Hugh Heinrick (also known as Hugh Henrick) (1831–1877) was a journalist and teacher and a campaigner for Home Rule in Ireland. He was born in Caim near Enniscorthy in County Wexford, Ireland and his surname suggests that he may have been a member of the German Palatine community that settled in the area in the early 18th century. Some time in the mid-19th century, Heinrick moved to mainland Britain, first to Kirkcudbrightshire in Scotland and then to the Aston district of Birmingham, where he settled and worked as a schoolmaster. He was very much involved in the Irish Home Rule movement in the late 19th century, being Secretary to the Irish Home Rule MPs during the General Election of 1874 in which the Home Rule League won 59 seats. He was a frequent speaker at public meetings about Irish Home Rule and wrote a number of newspaper articles on the subject. In 1871, he was Editor of the 'Irish Vindicator', the first newspaper for Irish migrants in London, although it was not a success and closed after only four months.

In 1872, he published a series of articles titled: "A Survey of the Irish in England" in ‘The Nation’, a patriotic Irish newspaper published in Dublin. In this work, he examined the lives of the Irish immigrants who had settled in mainland Britain in terms of their numbers, their occupations and their social and political status. These articles were collated and re-published in 1990 by Alan O’Day. In 1874, Heinrick followed his newspaper articles with "What is Home Rule?" and in 1882 with "The Irish in England", both published by John Denvir.

In 1874, a general election returned 59 MPs who were part of the Home Rule League, making it the third largest group in the British parliament at the time.
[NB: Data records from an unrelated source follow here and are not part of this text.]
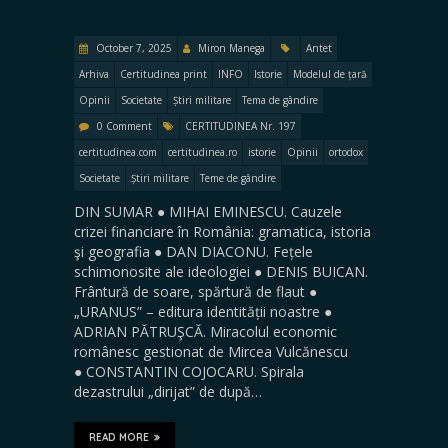
October 7, 2025
Miron Manega
Antet
Arhiva
Certitudinea print
INFO
Istorie
Modelul de țară
Opinii
Societate
Știri militare
Tema de gândire
0 Comment
CERTITUDINEA Nr. 197
certitudinea.com
certitudinea.ro
istorie
Opinii
ortodox
Societate
Știri militare
Teme de gândire
DIN SUMAR ● MIHAI EMINESCU. Cauzele
crizei financiare în România: gramatica, istoria
şi geografia ● DAN DIACONU. Fețele
schimonosite ale ideologiei ● DENIS BUICAN.
Frântură de soare, spărtură de flaut ●
„URANUS” – editura identității noastre ●
ADRIAN PĂTRUŞCĂ. Miracolul economic
românesc gestionat de Mircea Vulcănescu
● CONSTANTIN COJOCARU. Spirala
dezastrului „dirijat” de după…
READ MORE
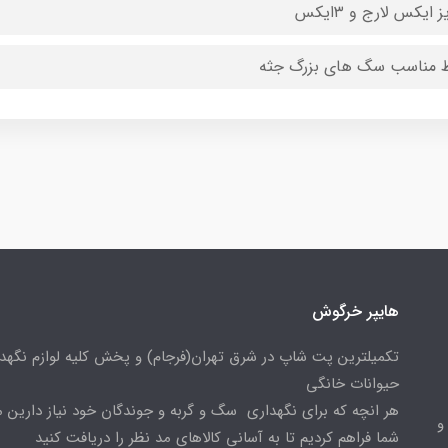
 ایکس لارج و ۳ایکس
 مناسب سگ های بزرگ جثه
هایپر خرگوش
تکمیلترین پت شاپ در شرق تهران(فرجام) و پخش کلیه لوازم نگهدا
حیوانات خانگی
هر انچه که برای نگهداری سگ و گربه و جوندگان خود نیاز دارین م
و
شما فراهم کردیم تا به آسانی کالاهای مد نظر را دریافت کنید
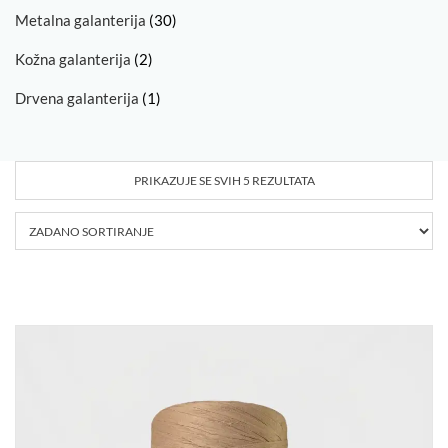
Metalna galanterija
(30)
Kožna galanterija
(2)
Drvena galanterija
(1)
PRIKAZUJE SE SVIH 5 REZULTATA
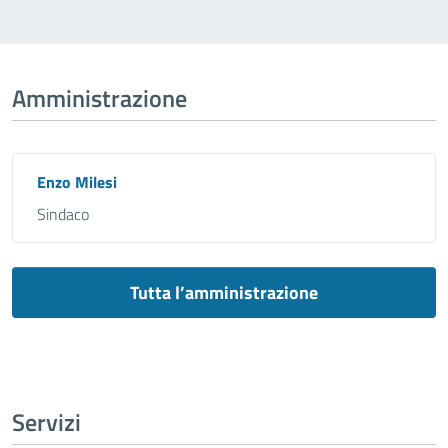
Amministrazione
Enzo Milesi
Sindaco
Tutta l’amministrazione
Servizi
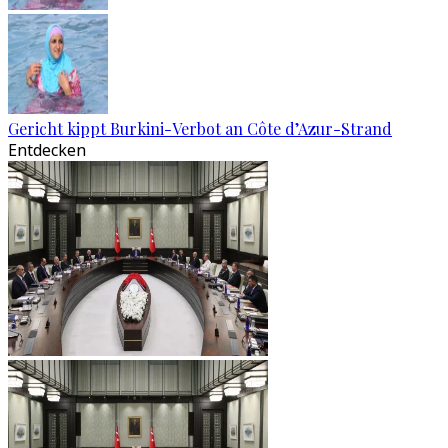
Gericht kippt Burkini-Verbot an Côte d’Azur-Strand
Entdecken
On 5 September 1874, ‘The Nation’ carried a report of a "complimentary dinner" to Mr Hugh Heinrick, Secretary to the Irish Home Rule MPs. Isaac Butt, leader of the Parliamentary Home Rule League, presided and was supported by "many members of Parliament".

In 1875, he was the first Editor of the ‘United Irishman’, the newspaper of the Irish Home Rule Confederation. He is mentioned in John Denvir's "The Life Story of an Old Rebel" where he is described as “an able journalist” and “a brilliant writer”.

Hugh Heinrick died in Birmingham on 7 October 1877 after a long period of illness.